Somewhat related to the LOSSAN Corridor rebuild idea that I posted, the San Bernardino line is the only other line that is most likely to be electrified (and pretty much the first to be electrified if Metrolink plans on electrification). In tandem with the Foothill Extension, Metrolink can start electrifying the San Bernardino line. This includes grade-separating the line to eliminate grade crossings. The following major changes include:
* El Monte Railroad: The El Monte Busway will be retooled into a multi-track rail line. This includes rebuilding the innermost lanes of I-10 between Cal State LA and El Monte. The Red/Purple line will be extended on the rebuilt El Monte Busway before terminating at El Monte Transit Center.
* Ramona Boulevard elevated railway: A new elevated rail line will be built following Ramona Boulevard before reconnecting with the existing tracks at Alderson Avenue. The El Monte station will be relocated to the El Monte Transit Center, and Baldwin Park will also have a new station.
* Sunset Branch: East of El Monte, the tracks branch off into a new rail line following I-10. The rail line goes under a tunnel east of Covina before connecting to the UP's Sunset Subdivision at Pomona. At Fontana Gateway, the line reconnects to I-10 before branching off on Redlands boulevard on an elevated rail line to connect with the Arrow Commuter Rail and then reconnects to I-10 southeast. The Sunset Branch meets up with the UPRR's Sunset Subdivision at Beaumont, and largely parallels it all the way to Indio. Amtrak can run Pacific Surfliner trains run through the Sunset Branch, as well as have the Sunset Limited rerouted to the new line (tracks will branch off to reconnect with the UP's Sunset Subdivision). Metrolink can run a new Coachella Valley line.

Upon the San Bernardino Line rebuild, Amtrak's Southwest Chief will be rerouted again to the San Bernardino Line, as Amtrak will not have to deal with BNSF freight trains between LA and San Bernardino.

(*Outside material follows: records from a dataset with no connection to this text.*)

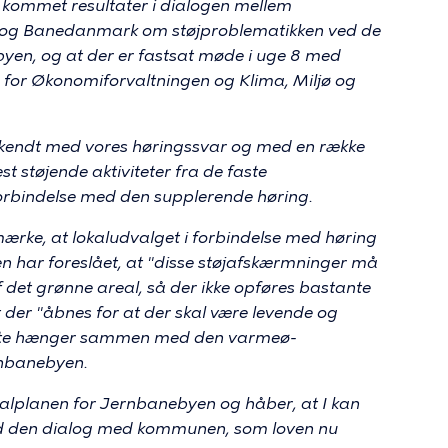
er kommet resultater i dialogen mellem
 og Banedanmark om støjproblematikken ved de
en, og at der er fastsat møde i uge 8 med
or Økonomiforvaltningen og Klima, Miljø og
er bekendt med vores høringssvar og med en række
st støjende aktiviteter fra de faste
forbindelse med den supplerende høring.
emærke, at lokaludvalget i forbindelse med høring
en har foreslået, at "disse støjafskærmninger må
f det grønne areal, så der ikke opføres bastante
der "åbnes for at der skal være levende og
vnte hænger sammen med den varmeø-
ernbanebyen.
kalplanen for Jernbanebyen og håber, at I kan
ved den dialog med kommunen, som loven nu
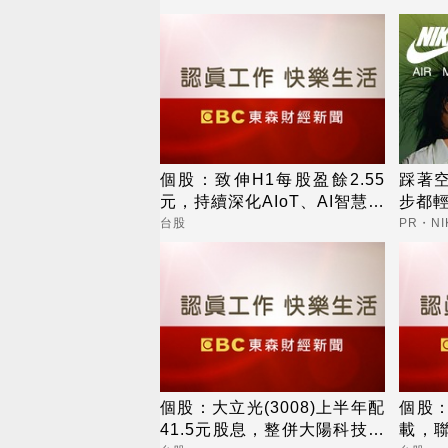
個股：致伸H1每股盈餘2.55
踩著
元，持續深化AIoT、AI智慧監
步都
控、機器人與車用佈局
台股
PR・NI
個股：大立光(3008)上半年配
個股
41.5元股息，整併大陽科技為
載，聯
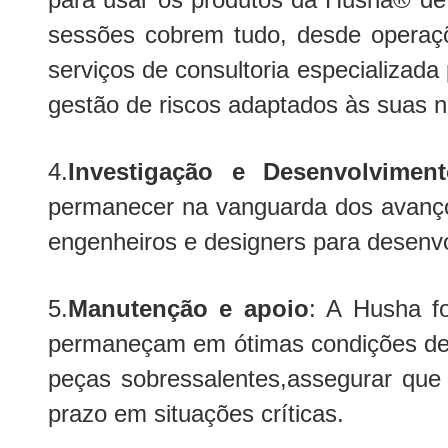
sessões cobrem tudo, desde operaçõ
serviços de consultoria especializada
gestão de riscos adaptados às suas n
4.
Investigação e Desenvolviment
permanecer na vanguarda dos avanço
engenheiros e designers para desenv
5.
Manutenção e apoio
: A Husha f
permaneçam em ótimas condições de f
peças sobressalentes,assegurar que
prazo em situações críticas.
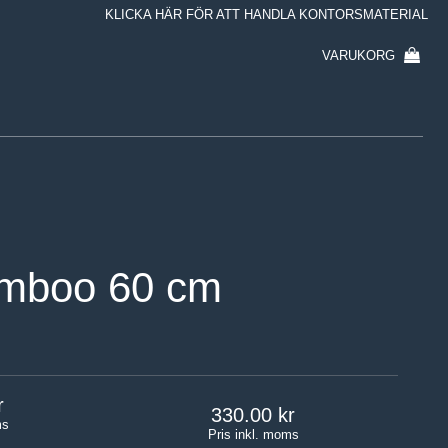
KLICKA HÄR FÖR ATT HANDLA KONTORSMATERIAL
VARUKORG
amboo 60 cm
330.00
ms
Pris inkl. moms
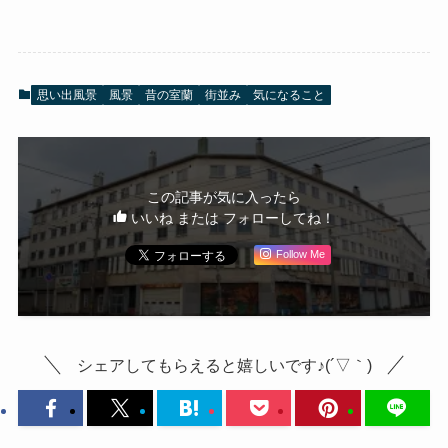
思い出風景
風景
昔の室蘭
街並み
気になること
この記事が気に入ったら
いいね または フォローしてね！
Follow Me
シェアしてもらえると嬉しいです♪(´▽｀)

This will cost Riverside Amtrak service (and Fullerton will only have the Pacific Surfliner for Amtrak) but El Monte and Montclair get Amtrak service in return. In terms of electric fleet, Metrolink would go for electric locomotives as they do not have to replace their carriages. They can either buy second-hand ALP-46s from NJT (the upcoming Multilevel III EMUs would render them redundant) or commission Siemens an order of ACS-64s.


----------



## gswager (Apr 19, 2020)

I agree about putting electrification on Metrolink San Bernardino Line. It's the busiest line in its system. It may be happened but it'll be a while.


----------